И сейчас, когда квартира наша пострадала, он никуда не обратился. Мы вымели черепицу и осколки стекла, и все оказалось не так уж страшно. Надо было закрасить раны, нанесенные буфету, и купить новую клеенку на стол. Окна папа застеклил сам.

Я смотрела, как его большие руки уверенно и четко ведут алмаз, отламывают стекло, всаживают его в раму, прихватывают стамеской замазку. Я вижу, как спокойно работает папа, мне приятно ощущение уверенности, но душа моя далеко отсюда, она принадлежит тому человеку в зеленой рубашке.

Вымести осколки и застеклить окно и впрямь необходимо, но вот срывать с крыши черепицу, выламывать рамы и крушить все вокруг — как же это прекрасно и волнующе!

Мною овладевает непонятное возбуждение, оно наполняет меня тревогой, я заглядываюсь на притихшие окна. Сад полон цветов, широкая дорога пустынна, домик стоит, словно ничего и не случилось. Лишь новая черепица напоминает о недавних событиях. Я останавливаюсь и гляжу. Обычно кто-нибудь присоединяется ко мне и пялится вместе со мной, а когда собирается толпа, я испаряюсь.

Но вскоре нам принесли телеграмму, и я забываю обо всем.

Телеграмма — это всегда испуг и горе: чтобы сообщить радостную весть, никто не станет тратиться. Я умею читать, но смысл многих слов до меня не доходит. А слова без надстрочных знаков — галочек и черточек — забавляют меня.

«Состояние безнадежное стоп мальчик сильно скучает по дому стоп», — читаю я снова и снова.

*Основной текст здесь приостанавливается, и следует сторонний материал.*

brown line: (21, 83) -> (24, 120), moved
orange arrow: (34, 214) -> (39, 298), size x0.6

— Сбегай за папой. Скажи вахтеру у ворот, чтоб его позвали, — велит мама. Глаза у мамы сухие, отрешенные, но взгляд вызывающий. Она как будто заранее идет в наступление. — Пусть отец немедленно едет за Павликом!

И лишь сейчас до меня доходит, что происходит что-то очень важное. Я мечтаю встретить Штепку. Или еще кого-нибудь, кто бы согласился пойти со мной. Дело в том, что я боюсь перебираться по поросячьим мосткам. Рядом с мостками прибито уведомление о том, что переход разрешен вплоть до особого распоряжения. И я не знаю, не могу даже себе представить, что стану делать там, наверху, если вдруг переход неожиданно запретят, ведь внизу движутся вагоны со скотом.

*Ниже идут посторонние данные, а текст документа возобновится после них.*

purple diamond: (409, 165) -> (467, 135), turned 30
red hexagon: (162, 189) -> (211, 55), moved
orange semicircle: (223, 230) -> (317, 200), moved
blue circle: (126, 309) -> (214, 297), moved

Я ужасно стесняюсь вахтера, который написал столько прекрасных стихов. Мне и в голову не приходит, что рабочие прозвали его «Петр Безруч», потому что во время войны он потерял руку. Наоборот, я твердо убеждена, что папа полюбил эти стихи именно потому, что так хорошо знаком с самим поэтом.

Без особых приключений я преодолела мостик и робко остановилась у проходной. Меня немного успокоила туя — так хорошо знакомое с самого раннего детства дерево, привядшими приторными ягодками которого кормил меня Пепик. Туя сейчас прошептала мне на ухо несколько ободряющих слов.

— Пан Безруч, — вежливо обращаюсь я к вахтеру, — не могли бы вы позвать моего папу?

— А как его зовут?

Я называю фамилию, и вахтер, ткнув куда-то своей единственной рукой, говорит:

— Ступай-ка сама, пятое депо, да смотри поаккуратней! Не споткнись!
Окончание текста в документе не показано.